What you should do = The goal here is an exact copy of the entries below, without their pictures.

§

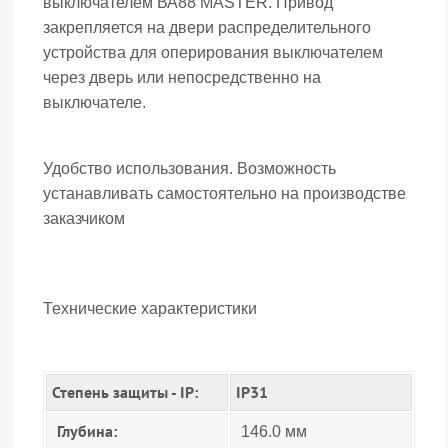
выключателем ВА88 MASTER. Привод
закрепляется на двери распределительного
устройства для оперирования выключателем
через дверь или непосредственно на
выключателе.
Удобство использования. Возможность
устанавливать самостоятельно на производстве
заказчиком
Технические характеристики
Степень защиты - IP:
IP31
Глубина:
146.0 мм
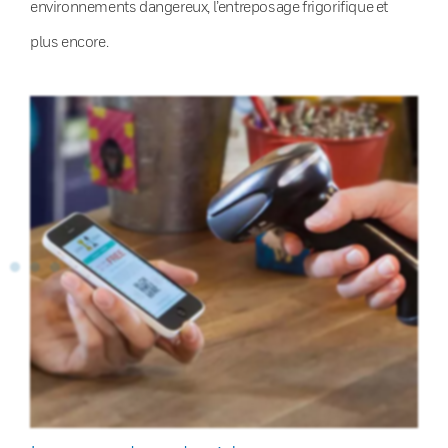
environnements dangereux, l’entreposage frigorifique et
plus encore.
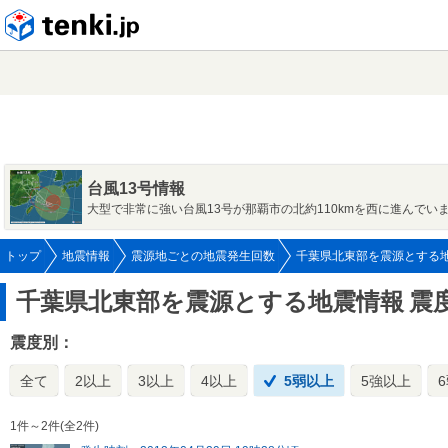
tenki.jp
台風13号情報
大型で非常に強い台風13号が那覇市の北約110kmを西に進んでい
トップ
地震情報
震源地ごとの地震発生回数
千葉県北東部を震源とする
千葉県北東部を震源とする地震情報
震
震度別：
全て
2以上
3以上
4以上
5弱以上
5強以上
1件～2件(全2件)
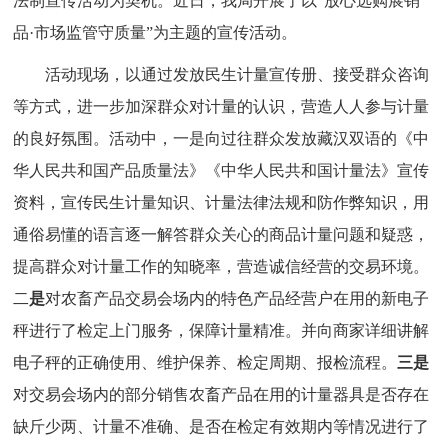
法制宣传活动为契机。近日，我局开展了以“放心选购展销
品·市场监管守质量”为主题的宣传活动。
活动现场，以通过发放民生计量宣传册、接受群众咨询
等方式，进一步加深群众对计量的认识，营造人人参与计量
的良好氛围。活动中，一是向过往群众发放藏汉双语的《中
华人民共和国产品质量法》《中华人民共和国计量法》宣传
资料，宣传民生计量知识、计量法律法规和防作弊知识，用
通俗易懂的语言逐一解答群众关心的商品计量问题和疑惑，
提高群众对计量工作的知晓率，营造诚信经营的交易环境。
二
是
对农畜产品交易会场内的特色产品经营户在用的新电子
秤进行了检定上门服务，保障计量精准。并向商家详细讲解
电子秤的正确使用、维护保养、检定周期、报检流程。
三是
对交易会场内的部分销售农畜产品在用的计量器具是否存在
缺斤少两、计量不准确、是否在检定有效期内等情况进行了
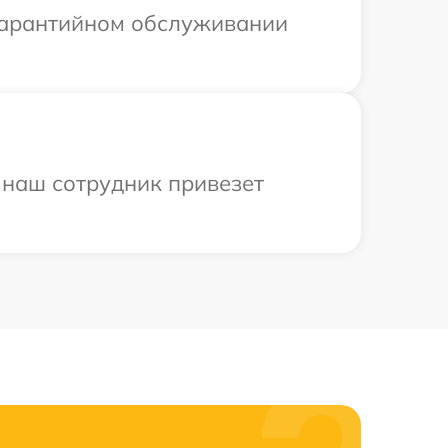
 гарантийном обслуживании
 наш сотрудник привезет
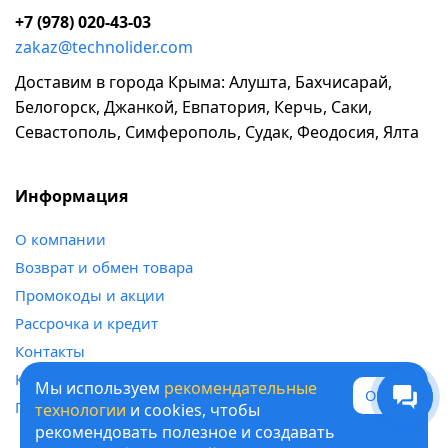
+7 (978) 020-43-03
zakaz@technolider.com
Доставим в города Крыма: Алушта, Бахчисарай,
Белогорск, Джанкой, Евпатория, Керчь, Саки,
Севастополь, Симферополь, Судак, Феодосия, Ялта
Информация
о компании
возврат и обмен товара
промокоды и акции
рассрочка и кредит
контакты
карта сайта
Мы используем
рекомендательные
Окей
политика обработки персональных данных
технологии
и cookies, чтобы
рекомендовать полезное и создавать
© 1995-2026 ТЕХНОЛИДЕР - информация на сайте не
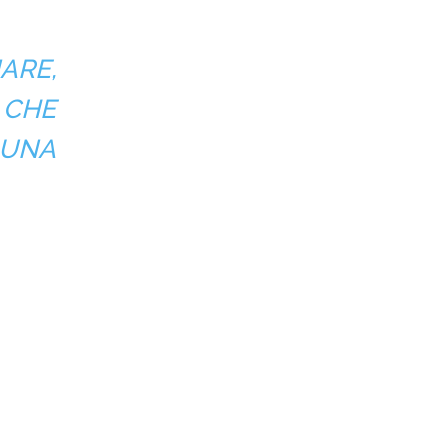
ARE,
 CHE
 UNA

§

Answer box =
выключателем ВА88 MASTER. Привод
закрепляется на двери распределительного
устройства для оперирования выключателем
через дверь или непосредственно на
выключателе.
Удобство использования. Возможность
устанавливать самостоятельно на производстве
заказчиком
Технические характеристики
Степень защиты - IP:
IP31
Глубина:
146.0 мм
environnements dangereux, l’entreposage frigorifique et
plus encore.
tenki.jp
台風13号情報
大型で非常に強い台風13号が那覇市の北約110kmを西に進んでい
トップ
地震情報
震源地ごとの地震発生回数
千葉県北東部を震源とする
千葉県北東部を震源とする地震情報
震
震度別：
全て
2以上
3以上
4以上
5弱以上
5強以上
1件～2件(全2件)
法制宣传活动为契机。近日，我局开展了以“放心选购展销
品·市场监管守质量”为主题的宣传活动。
活动现场，以通过发放民生计量宣传册、接受群众咨询
等方式，进一步加深群众对计量的认识，营造人人参与计量
的良好氛围。活动中，一是向过往群众发放藏汉双语的《中
华人民共和国产品质量法》《中华人民共和国计量法》宣传
资料，宣传民生计量知识、计量法律法规和防作弊知识，用
通俗易懂的语言逐一解答群众关心的商品计量问题和疑惑，
提高群众对计量工作的知晓率，营造诚信经营的交易环境。
二
是
对农畜产品交易会场内的特色产品经营户在用的新电子
秤进行了检定上门服务，保障计量精准。并向商家详细讲解
电子秤的正确使用、维护保养、检定周期、报检流程。
三是
对交易会场内的部分销售农畜产品在用的计量器具是否存在
缺斤少两、计量不准确、是否在检定有效期内等情况进行了
 гарантийном обслуживании
 наш сотрудник привезет
+7 (978) 020-43-03
zakaz@technolider.com
Доставим в города Крыма: Алушта, Бахчисарай,
Белогорск, Джанкой, Евпатория, Керчь, Саки,
Севастополь, Симферополь, Судак, Феодосия, Ялта
Информация
о компании
возврат и обмен товара
промокоды и акции
рассрочка и кредит
контакты
карта сайта
Мы используем
рекомендательные
Окей
политика обработки персональных данных
технологии
и cookies, чтобы
рекомендовать полезное и создавать
© 1995-2026 ТЕХНОЛИДЕР - информация на сайте не
ARE,
 CHE
 UNA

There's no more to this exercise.